Bowes v Healy
2007 NY Slip Op 03867 [40 AD3d 566]
May 1, 2007
Appellate Division, Second Department
Published by New York State Law Reporting Bureau pursuant to Judiciary Law § 431.
As corrected through Wednesday, July 11, 2007


Craig Bowes et al., Appellants,
v
Doris Healy, Respondent.

[*1] Mitchell J. Winn, Roslyn, N.Y., for appellants.

Clark, Gagliardi & Miller, P.C., White Plains, N.Y. (John S. Rand of counsel), for respondent.

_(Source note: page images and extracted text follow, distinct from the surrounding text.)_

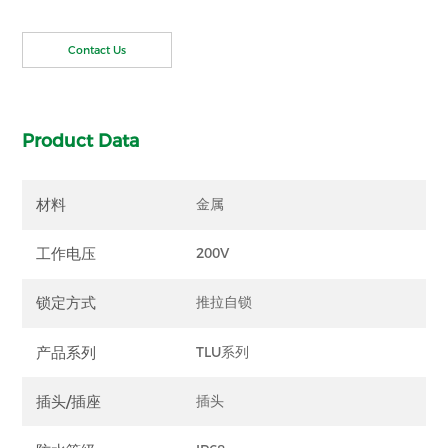
Contact Us
Product Data
材料
金属
工作电压
200V
锁定方式
推拉自锁
产品系列
TLU系列
插头/插座
插头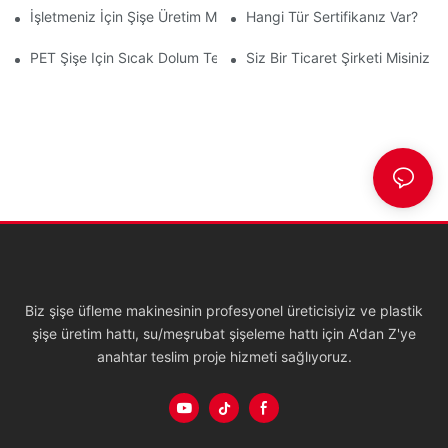
İşletmeniz İçin Şişe Üretim Makinesi Nasıl Seçilir?
Hangi Tür Sertifikanız Var?
PET Şişe Için Sıcak Dolum Teknolojisi (birinci Bölüm)
Siz Bir Ticaret Şirketi Misiniz Y
Biz şişe üfleme makinesinin profesyonel üreticisiyiz ve plastik
şişe üretim hattı, su/meşrubat şişeleme hattı için A'dan Z'ye
anahtar teslim proje hizmeti sağlıyoruz.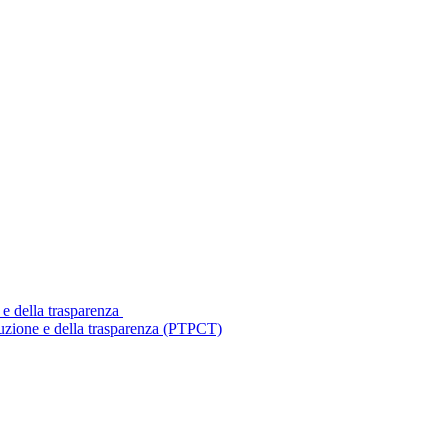
 e della trasparenza
ruzione e della trasparenza (PTPCT)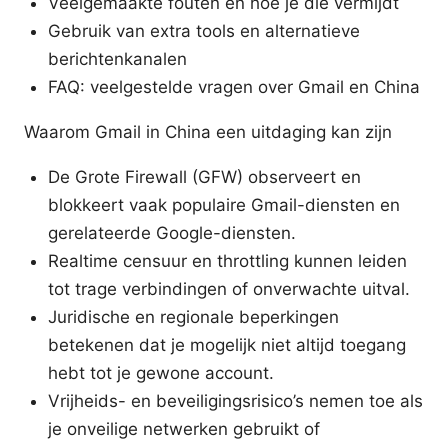
Veelgemaakte fouten en hoe je die vermijdt
Gebruik van extra tools en alternatieve
berichtenkanalen
FAQ: veelgestelde vragen over Gmail en China
Waarom Gmail in China een uitdaging kan zijn
De Grote Firewall (GFW) observeert en
blokkeert vaak populaire Gmail-diensten en
gerelateerde Google-diensten.
Realtime censuur en throttling kunnen leiden
tot trage verbindingen of onverwachte uitval.
Juridische en regionale beperkingen
betekenen dat je mogelijk niet altijd toegang
hebt tot je gewone account.
Vrijheids- en beveiligingsrisico’s nemen toe als
je onveilige netwerken gebruikt of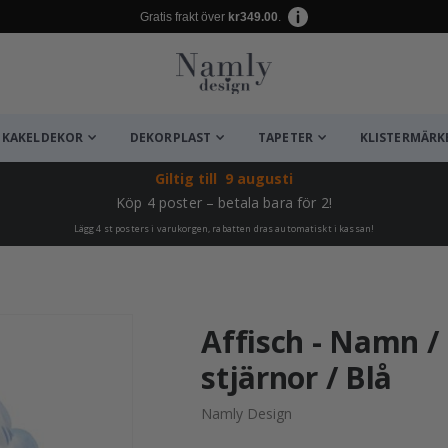
Gratis frakt över
kr349.00
.
KAKELDEKOR
DEKORPLAST
TAPETER
KLISTERMÄRK
Giltig till
9 augusti
Köp 4 poster – betala bara för 2!
Lägg 4 st posters i varukorgen, rabatten dras automatiskt i kassan!
ta ✔
Affisch - Namn /
stjärnor / Blå
Namly Design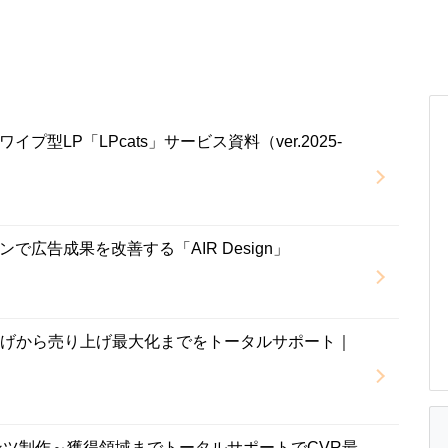
プ型LP「LPcats」サービス資料（ver.2025-
で広告成果を改善する「AIR Design」
上げから売り上げ最大化までをトータルサポート｜
ンツ制作～獲得領域までトータルサポートでCVR最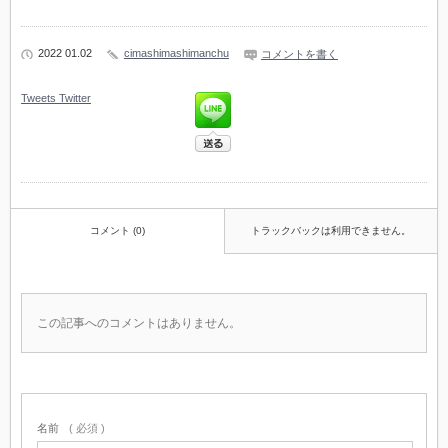
2022 01.02
cimashimashimanchu
コメントを書く
Tweets
Twitter
コメント (0)
トラックバックは利用できません。
この記事へのコメントはありません。
名前
( 必須 )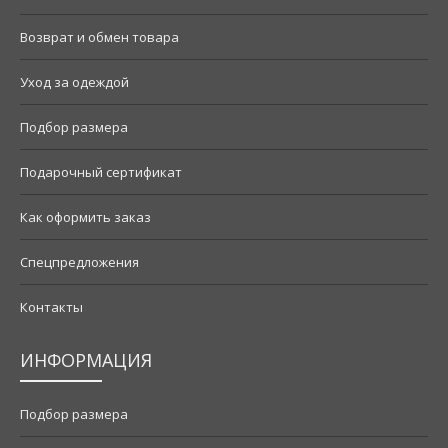
Возврат и обмен товара
Уход за одеждой
Подбор размера
Подарочный сертификат
Как оформить заказ
Спецпредложения
Контакты
ИНФОРМАЦИЯ
Подбор размера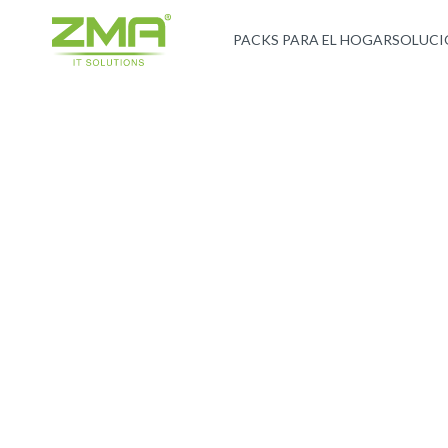
PACKS PARA EL HOGAR
SOLUCI
CONTACTANOS
Servicios profesionales a cargo
especialistas técnicos y de sop
Soluciones de ciberseguridad y gestión de infraestruc
CHATEA CON NOSOTROS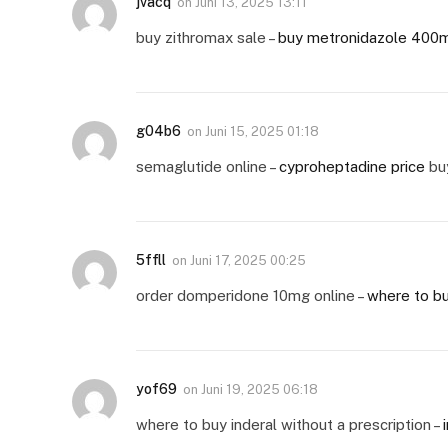
jvacq
on
Juni 13, 2025 13:11
buy zithromax sale –
buy metronidazole 400m
g04b6
on
Juni 15, 2025 01:18
semaglutide online –
cyproheptadine price
buy
5ffll
on
Juni 17, 2025 00:25
order domperidone 10mg online –
where to buy
yof69
on
Juni 19, 2025 06:18
where to buy inderal without a prescription –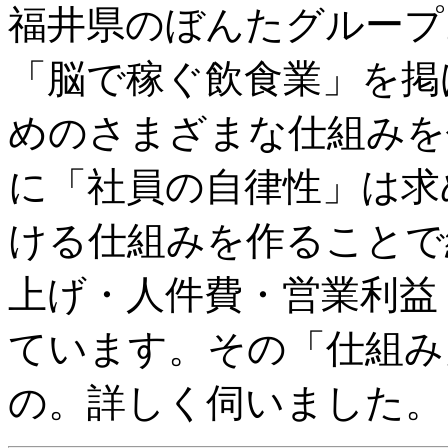
福井県のぼんたグループ
「脳で稼ぐ飲食業」を掲
めのさまざまな仕組みを
に「社員の自律性」は求
ける仕組みを作ることで
上げ・人件費・営業利益
ています。その「仕組み
の。詳しく伺いました。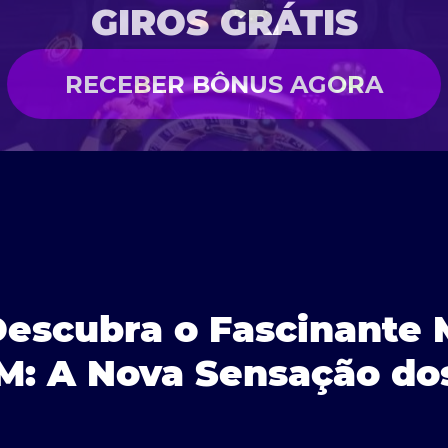
GIROS GRÁTIS
RECEBER BÔNUS AGORA
Descubra o Fascinante
M: A Nova Sensação do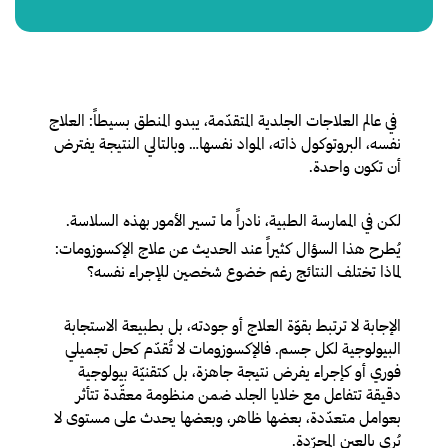
في عالم العلاجات الجلدية المتقدّمة، يبدو المنطق بسيطاً: العلاج
نفسه، البروتوكول ذاته، المواد نفسها… وبالتالي النتيجة يفترض
أن تكون واحدة.
لكن في الممارسة الطبية، نادراً ما تسير الأمور بهذه السلاسة.
يُطرح هذا السؤال كثيراً عند الحديث عن علاج الإكسوزومات:
لماذا تختلف النتائج رغم خضوع شخصين للإجراء نفسه؟
الإجابة لا ترتبط بقوّة العلاج أو جودته، بل بطبيعة الاستجابة
البيولوجية لكل جسم. فالإكسوزومات لا تُقدّم كحل تجميلي
فوري أو كإجراء يفرض نتيجة جاهزة، بل كتقنيّة بيولوجية
دقيقة تتفاعل مع خلايا الجلد ضمن منظومة معقّدة تتأثر
بعوامل متعدّدة، بعضها ظاهر، وبعضها يحدث على مستوى لا
يُرى بالعين المجرّدة.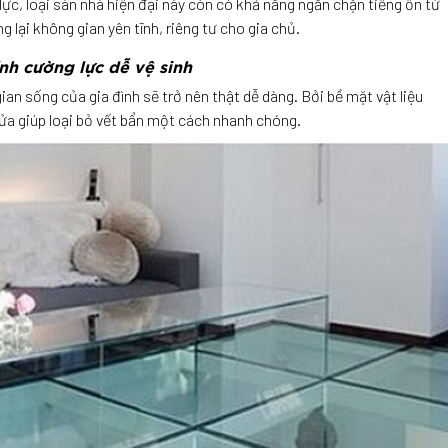
lực, loại sàn nhà hiện đại này còn có khả năng ngăn chặn tiếng ồn từ
 lại không gian yên tĩnh, riêng tư cho gia chủ.
nh cường lực dễ vệ sinh
ian sống của gia đình sẽ trở nên thật dễ dàng. Bởi bề mặt vật liệu
rửa giúp loại bỏ vết bẩn một cách nhanh chóng.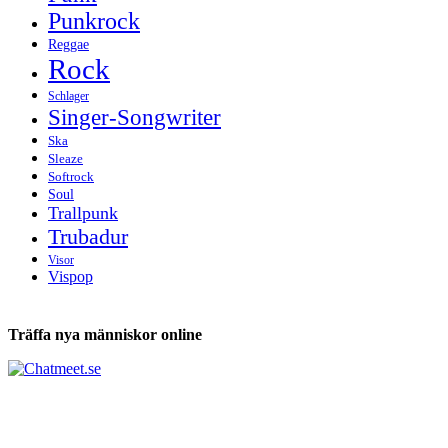
Punkrock
Reggae
Rock
Schlager
Singer-Songwriter
Ska
Sleaze
Softrock
Soul
Trallpunk
Trubadur
Visor
Vispop
Träffa nya människor online
Tabs och ackord för både bas och gitarr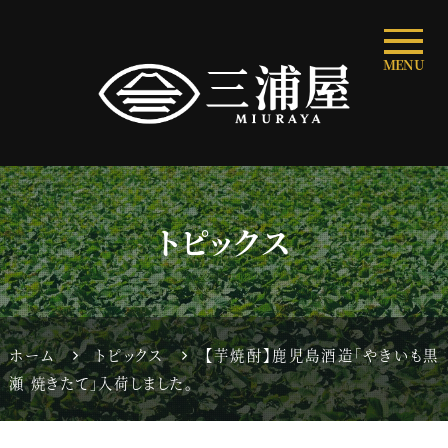
MENU
トピックス
ホーム
トピックス
【芋焼酎】鹿児島酒造「やきいも黒
瀬 焼きたて」入荷しました。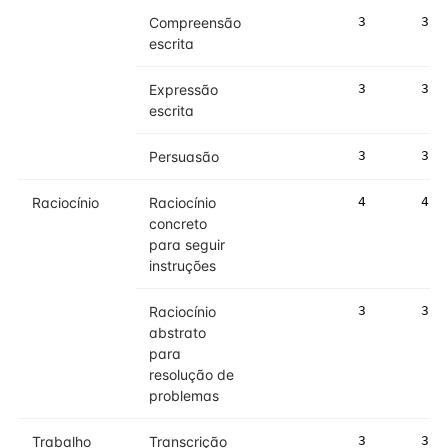
Compreensão
3
3
escrita
Expressão
3
3
escrita
Persuasão
3
3
Raciocínio
Raciocínio
4
4
concreto
para seguir
instruções
Raciocínio
3
3
abstrato
para
resolução de
problemas
Trabalho
Transcrição
3
3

In an action, inter alia, to recover damages for personal injuries, the plaintiffs appeal from an order of the Supreme Court, Nassau County (Winslow, J.), entered February 9, 2006, which, upon converting the defendant's motion pursuant to CPLR 3211 (a) (5) to dismiss, as time-barred, their causes of action to recover damages for personal injuries into one for summary judgment dismissing those causes of action, granted the motion for summary judgment dismissing the plaintiffs' causes of action to recover damages for personal injuries.

Ordered that the order is reversed, on the law, without costs or disbursements, and the defendants' motion is denied.

The defendant's motion pursuant to CPLR 3211 (a) (5) to dismiss, as time-barred, the plaintiffs' causes of action to recover damages for personal injuries was untimely because it was not made before service of her responsive pleading was required (see CPLR 3211 [e]; Diaz v DiGiulio, 29 AD3d 623 [2006]). Furthermore, although the Supreme Court was authorized to treat the motion as one for summary judgment upon "adequate notice to the parties" (CPLR 3211 [c]), no such notice was given, and none of the recognized exceptions to the notice requirement are applicable here (see Mihlovan v Grozavu, 72 NY2d 506 [1988]). Neither party made a specific request for summary judgment, and the record does not establish that they deliberately charted a summary judgment course (see Mihlovan v Grozavu, supra; Moutafis v Osborne, 18 AD3d 723 [2005]; Sta-Brite Servs., Inc. v Sutton, 17 AD3d 570 [2005]). Moreover, the motion was not one which exclusively involved "a purely legal question [*2]rather than any issues of fact" (Mihlovan v Grozavu, supra at 508; Moutafis v Osborne, supra). Under these circumstances, the Supreme Court erred in treating the defendant's motion as one for summary judgment without providing notice. Crane, J.P., Krausman, Goldstein and Dillon, JJ., concur.